The data must be transcribed exactly, with no line missing.

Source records
# # # #
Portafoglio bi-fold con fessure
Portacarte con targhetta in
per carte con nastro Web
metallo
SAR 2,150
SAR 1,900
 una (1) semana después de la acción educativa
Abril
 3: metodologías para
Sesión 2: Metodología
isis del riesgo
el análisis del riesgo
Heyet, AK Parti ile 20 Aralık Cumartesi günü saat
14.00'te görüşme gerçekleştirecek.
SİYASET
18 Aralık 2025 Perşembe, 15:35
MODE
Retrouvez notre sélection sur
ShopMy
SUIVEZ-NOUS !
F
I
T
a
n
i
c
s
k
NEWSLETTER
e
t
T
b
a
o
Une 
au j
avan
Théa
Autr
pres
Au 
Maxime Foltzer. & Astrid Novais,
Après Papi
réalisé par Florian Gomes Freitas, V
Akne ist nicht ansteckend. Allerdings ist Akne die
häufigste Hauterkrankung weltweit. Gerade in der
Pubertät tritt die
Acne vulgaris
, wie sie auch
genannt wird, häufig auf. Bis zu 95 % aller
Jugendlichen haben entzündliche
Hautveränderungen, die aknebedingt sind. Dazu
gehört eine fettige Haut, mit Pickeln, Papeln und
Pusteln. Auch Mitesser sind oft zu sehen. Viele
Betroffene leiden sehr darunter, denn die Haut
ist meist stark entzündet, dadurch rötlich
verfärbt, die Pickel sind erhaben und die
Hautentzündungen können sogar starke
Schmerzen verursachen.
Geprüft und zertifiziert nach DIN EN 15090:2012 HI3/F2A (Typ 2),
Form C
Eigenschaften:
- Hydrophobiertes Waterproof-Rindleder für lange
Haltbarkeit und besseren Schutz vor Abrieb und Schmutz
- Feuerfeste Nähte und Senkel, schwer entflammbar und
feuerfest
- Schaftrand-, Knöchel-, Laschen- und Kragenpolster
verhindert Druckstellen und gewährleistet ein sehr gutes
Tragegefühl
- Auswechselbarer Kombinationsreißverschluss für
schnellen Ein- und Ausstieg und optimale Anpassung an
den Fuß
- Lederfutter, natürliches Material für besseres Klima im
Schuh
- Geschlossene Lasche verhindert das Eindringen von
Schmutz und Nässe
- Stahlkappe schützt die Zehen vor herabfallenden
# # # #
• [SOLUTION FOR THIS EXERCISE]
Portafoglio bi-fold con fessure
Portacarte con targhetta in
per carte con nastro Web
metallo
SAR 2,150
SAR 1,900
 una (1) semana después de la acción educativa
Abril
 3: metodologías para
Sesión 2: Metodología
isis del riesgo
el análisis del riesgo
Heyet, AK Parti ile 20 Aralık Cumartesi günü saat
14.00'te görüşme gerçekleştirecek.
SİYASET
18 Aralık 2025 Perşembe, 15:35
MODE
Retrouvez notre sélection sur
ShopMy
SUIVEZ-NOUS !
F
I
T
a
n
i
c
s
k
NEWSLETTER
e
t
T
b
a
o
Une 
au j
avan
Théa
Autr
pres
Au 
Maxime Foltzer. & Astrid Novais,
Après Papi
réalisé par Florian Gomes Freitas, V
Akne ist nicht ansteckend. Allerdings ist Akne die
häufigste Hauterkrankung weltweit. Gerade in der
Pubertät tritt die
Acne vulgaris
, wie sie auch
genannt wird, häufig auf. Bis zu 95 % aller
Jugendlichen haben entzündliche
Hautveränderungen, die aknebedingt sind. Dazu
gehört eine fettige Haut, mit Pickeln, Papeln und
Pusteln. Auch Mitesser sind oft zu sehen. Viele
Betroffene leiden sehr darunter, denn die Haut
ist meist stark entzündet, dadurch rötlich
verfärbt, die Pickel sind erhaben und die
Hautentzündungen können sogar starke
Schmerzen verursachen.
Geprüft und zertifiziert nach DIN EN 15090:2012 HI3/F2A (Typ 2),
Form C
Eigenschaften:
- Hydrophobiertes Waterproof-Rindleder für lange
Haltbarkeit und besseren Schutz vor Abrieb und Schmutz
- Feuerfeste Nähte und Senkel, schwer entflammbar und
feuerfest
- Schaftrand-, Knöchel-, Laschen- und Kragenpolster
verhindert Druckstellen und gewährleistet ein sehr gutes
Tragegefühl
- Auswechselbarer Kombinationsreißverschluss für
schnellen Ein- und Ausstieg und optimale Anpassung an
den Fuß
- Lederfutter, natürliches Material für besseres Klima im
Schuh
- Geschlossene Lasche verhindert das Eindringen von
Schmutz und Nässe
- Stahlkappe schützt die Zehen vor herabfallenden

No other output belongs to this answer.